ACTIVITY> Go through the data below. List every line that holds the word "מנעולן".

Records from a data source
---*---

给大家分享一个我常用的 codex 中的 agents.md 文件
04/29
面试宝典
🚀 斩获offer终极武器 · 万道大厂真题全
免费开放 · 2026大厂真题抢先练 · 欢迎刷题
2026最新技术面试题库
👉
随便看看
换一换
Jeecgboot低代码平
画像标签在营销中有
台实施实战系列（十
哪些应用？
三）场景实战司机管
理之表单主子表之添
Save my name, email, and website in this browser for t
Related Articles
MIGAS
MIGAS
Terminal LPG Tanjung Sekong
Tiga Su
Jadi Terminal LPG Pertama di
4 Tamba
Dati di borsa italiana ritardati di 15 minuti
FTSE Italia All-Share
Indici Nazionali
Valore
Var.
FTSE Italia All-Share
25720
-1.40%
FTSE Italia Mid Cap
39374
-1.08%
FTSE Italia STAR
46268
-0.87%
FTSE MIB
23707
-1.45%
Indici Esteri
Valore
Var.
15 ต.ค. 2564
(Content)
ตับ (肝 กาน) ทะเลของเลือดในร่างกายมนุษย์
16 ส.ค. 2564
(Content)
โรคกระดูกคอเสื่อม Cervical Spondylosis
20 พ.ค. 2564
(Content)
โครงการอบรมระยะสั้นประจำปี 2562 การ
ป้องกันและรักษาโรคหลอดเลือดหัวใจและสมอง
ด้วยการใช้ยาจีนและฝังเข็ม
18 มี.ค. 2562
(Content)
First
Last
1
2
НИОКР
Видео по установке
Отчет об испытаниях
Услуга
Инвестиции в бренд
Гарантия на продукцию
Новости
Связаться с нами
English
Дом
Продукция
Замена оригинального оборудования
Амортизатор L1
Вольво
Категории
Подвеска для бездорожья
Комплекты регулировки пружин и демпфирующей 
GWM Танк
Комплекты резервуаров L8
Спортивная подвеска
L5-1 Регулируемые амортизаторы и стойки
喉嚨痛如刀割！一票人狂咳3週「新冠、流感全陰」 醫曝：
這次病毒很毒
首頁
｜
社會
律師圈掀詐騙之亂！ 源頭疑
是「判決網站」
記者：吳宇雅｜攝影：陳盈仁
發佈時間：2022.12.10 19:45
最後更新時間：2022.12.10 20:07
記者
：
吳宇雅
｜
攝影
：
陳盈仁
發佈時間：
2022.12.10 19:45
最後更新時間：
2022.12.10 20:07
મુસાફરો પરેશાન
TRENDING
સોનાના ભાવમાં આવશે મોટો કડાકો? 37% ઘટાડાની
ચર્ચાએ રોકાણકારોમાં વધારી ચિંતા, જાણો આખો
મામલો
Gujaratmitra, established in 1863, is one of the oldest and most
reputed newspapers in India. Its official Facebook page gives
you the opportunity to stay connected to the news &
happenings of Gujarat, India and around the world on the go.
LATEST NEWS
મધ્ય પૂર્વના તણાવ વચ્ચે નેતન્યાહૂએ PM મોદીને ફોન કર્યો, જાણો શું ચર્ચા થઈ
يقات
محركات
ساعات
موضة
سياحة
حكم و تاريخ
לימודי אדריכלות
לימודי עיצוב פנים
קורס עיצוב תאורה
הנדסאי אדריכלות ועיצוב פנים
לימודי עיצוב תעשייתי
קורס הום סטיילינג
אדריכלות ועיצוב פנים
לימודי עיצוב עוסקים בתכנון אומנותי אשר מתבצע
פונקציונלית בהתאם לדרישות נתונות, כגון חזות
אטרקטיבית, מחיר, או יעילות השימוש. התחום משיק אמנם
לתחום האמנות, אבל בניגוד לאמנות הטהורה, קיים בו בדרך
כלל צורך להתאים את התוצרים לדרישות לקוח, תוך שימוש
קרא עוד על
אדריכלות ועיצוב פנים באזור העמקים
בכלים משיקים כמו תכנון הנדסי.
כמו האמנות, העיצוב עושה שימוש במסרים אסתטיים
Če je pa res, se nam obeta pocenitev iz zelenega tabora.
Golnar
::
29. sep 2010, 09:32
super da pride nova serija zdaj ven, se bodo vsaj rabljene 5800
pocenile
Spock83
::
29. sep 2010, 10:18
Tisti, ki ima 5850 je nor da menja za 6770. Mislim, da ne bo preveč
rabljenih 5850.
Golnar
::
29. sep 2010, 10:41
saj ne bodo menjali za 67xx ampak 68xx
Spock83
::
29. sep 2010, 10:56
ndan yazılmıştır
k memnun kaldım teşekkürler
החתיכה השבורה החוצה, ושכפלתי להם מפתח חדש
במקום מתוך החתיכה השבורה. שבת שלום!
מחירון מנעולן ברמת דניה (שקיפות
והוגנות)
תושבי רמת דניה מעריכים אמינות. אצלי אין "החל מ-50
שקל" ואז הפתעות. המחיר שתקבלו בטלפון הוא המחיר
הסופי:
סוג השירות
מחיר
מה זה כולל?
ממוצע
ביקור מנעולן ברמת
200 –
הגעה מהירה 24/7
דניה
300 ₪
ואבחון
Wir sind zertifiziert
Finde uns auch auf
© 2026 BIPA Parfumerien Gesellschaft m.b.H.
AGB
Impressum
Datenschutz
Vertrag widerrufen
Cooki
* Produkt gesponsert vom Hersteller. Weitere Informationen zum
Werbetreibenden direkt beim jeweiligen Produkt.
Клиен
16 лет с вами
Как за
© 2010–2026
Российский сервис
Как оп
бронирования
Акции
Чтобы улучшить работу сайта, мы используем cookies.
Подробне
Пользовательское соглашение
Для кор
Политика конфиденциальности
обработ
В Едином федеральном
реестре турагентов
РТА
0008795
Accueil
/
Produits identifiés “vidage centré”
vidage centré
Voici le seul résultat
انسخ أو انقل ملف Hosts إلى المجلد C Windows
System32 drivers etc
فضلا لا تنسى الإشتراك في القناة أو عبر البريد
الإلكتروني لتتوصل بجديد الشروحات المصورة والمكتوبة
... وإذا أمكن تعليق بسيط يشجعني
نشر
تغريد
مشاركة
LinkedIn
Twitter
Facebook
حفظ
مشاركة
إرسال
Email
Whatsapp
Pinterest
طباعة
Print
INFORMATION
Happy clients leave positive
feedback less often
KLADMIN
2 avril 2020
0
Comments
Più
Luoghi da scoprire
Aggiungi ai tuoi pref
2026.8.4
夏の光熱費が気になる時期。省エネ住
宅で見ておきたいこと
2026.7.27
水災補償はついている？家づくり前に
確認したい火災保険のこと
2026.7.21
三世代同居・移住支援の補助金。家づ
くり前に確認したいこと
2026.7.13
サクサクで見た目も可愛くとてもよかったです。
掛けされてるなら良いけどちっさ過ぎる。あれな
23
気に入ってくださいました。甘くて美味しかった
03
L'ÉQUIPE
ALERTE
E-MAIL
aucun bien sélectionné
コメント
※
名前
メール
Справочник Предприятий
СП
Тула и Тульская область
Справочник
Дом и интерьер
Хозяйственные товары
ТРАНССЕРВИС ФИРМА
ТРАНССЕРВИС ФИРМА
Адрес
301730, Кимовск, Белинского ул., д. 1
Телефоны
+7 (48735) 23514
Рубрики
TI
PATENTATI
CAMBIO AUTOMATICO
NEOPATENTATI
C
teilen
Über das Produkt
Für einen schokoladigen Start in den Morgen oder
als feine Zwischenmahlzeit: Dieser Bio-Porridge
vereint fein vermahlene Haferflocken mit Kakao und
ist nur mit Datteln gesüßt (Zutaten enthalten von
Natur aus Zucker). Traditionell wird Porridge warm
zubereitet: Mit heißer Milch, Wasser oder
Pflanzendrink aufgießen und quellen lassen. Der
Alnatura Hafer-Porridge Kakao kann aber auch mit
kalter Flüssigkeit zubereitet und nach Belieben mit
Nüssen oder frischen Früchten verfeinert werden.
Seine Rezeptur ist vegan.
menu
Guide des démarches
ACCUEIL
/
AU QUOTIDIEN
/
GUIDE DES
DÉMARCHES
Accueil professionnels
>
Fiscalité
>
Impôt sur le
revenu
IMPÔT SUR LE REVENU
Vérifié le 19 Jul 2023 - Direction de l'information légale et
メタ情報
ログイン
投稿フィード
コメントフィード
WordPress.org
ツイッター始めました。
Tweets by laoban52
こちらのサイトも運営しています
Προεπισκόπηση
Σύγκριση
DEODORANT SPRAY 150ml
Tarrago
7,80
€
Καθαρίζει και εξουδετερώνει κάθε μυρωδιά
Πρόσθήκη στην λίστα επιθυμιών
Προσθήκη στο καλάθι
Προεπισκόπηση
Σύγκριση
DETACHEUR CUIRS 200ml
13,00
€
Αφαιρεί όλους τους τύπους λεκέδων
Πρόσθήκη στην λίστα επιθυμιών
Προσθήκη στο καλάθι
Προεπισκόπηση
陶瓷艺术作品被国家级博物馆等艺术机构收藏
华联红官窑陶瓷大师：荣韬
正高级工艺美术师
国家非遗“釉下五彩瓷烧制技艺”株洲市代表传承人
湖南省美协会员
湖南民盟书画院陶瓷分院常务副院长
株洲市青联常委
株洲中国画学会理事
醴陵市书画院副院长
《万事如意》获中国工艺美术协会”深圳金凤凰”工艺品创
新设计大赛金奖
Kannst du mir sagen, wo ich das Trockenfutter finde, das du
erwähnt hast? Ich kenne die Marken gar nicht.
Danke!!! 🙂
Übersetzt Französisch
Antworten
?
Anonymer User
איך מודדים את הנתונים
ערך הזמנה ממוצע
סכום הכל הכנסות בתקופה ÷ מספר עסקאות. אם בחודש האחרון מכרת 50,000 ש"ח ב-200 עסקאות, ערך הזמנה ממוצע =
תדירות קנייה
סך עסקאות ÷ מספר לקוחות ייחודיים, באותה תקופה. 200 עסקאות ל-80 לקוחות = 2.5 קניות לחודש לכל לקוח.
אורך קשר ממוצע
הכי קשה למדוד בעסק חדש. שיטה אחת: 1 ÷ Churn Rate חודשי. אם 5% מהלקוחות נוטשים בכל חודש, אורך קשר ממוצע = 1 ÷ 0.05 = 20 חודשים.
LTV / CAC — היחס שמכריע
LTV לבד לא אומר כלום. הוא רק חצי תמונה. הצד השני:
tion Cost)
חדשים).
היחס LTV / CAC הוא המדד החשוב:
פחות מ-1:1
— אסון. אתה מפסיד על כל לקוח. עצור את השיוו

---*---

RESPONSE TO THE TASK>
מחירון מנעולן ברמת דניה (שקיפות
ביקור מנעולן ברמת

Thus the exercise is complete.